9:00 AM to 12:30 PM, Monday, 07 May 2001
Session Chair: Bart Koelmans
Room 6

(051) The control exerted by soil on the global transport and distribution of persistent organic pollutants.

Jones, Kevin1, Ockenden, Wendy1, Breivik, Knut2, Sweetman, Andy1, Meijer, Sandra1, 1 2

ABSTRACT- Concern about POPs centres around their potential toxicity, propensity for long-range atmospheric transport (LRAT) and the suggestion that they may condense and accumulate in the colder polar regions. This has resulted in international measures to ban/restrict the use/release of several POPs. Polychlorinated biphenyls (PCBs) are industrial chemicals, which provide a classic illustration of POP behaviour.
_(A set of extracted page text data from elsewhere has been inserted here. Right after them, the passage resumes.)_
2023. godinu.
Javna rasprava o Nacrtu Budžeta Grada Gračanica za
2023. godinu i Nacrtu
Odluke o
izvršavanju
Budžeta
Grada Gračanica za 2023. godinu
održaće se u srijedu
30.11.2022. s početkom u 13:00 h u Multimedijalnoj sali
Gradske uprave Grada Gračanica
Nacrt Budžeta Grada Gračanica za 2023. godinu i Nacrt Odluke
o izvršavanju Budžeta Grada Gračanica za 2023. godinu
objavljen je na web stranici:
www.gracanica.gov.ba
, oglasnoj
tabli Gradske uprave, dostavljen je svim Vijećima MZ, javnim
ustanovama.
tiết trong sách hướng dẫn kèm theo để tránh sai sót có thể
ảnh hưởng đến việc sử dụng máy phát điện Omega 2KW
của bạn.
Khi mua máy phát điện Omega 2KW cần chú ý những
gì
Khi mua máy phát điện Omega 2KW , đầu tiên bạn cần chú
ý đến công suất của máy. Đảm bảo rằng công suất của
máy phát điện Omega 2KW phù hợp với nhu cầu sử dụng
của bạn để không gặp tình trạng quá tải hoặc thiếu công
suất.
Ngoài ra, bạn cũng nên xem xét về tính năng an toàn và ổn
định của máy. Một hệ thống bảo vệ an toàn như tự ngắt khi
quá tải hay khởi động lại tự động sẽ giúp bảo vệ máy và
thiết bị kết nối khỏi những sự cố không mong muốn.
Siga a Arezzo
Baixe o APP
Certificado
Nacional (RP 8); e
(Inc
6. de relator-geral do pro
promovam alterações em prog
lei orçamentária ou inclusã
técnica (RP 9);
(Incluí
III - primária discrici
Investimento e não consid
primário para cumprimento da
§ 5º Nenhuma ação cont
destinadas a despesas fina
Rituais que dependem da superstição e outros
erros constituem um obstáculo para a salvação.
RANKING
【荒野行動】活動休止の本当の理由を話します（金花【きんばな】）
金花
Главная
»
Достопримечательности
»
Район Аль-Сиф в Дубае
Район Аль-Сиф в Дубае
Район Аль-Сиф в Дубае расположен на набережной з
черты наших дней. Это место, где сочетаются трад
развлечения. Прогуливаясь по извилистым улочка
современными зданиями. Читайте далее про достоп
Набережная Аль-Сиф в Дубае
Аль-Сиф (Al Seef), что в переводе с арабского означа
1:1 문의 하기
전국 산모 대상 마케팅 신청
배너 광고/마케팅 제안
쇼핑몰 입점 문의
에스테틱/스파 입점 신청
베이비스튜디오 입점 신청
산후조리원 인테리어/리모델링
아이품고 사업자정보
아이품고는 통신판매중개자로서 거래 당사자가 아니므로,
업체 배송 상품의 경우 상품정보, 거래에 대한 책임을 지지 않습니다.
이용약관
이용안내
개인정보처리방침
A latitudinally segmented global PCB inventory was derived which shows that the bulk of their global usage has been in the temperate industrial zone (30-60oN) of the northern hemisphere. We have undertaken a global soil survey of PCBs (and other POPs). This has enabled us to estimate how much of the global burden still remains in the surface soils of this 'source region'. We will show that only a small proportion of the PCB burden has 'made the journey' via LRAT out of this latitudinal band to the tropics, Arctic or southern hemisphere. From soil and air field data and using a novel model, we argue that soils control the retention, occlusion and degradation of PCBs, by limiting the fraction ever likely to be available for air-soil exchange and hence LRAT. These processes, largely ignored or under-estimated in regional/global fate models to date, have 'protected' the polar regions against receiving POPs and help explain the observed declines in PCBs in air and biota globally.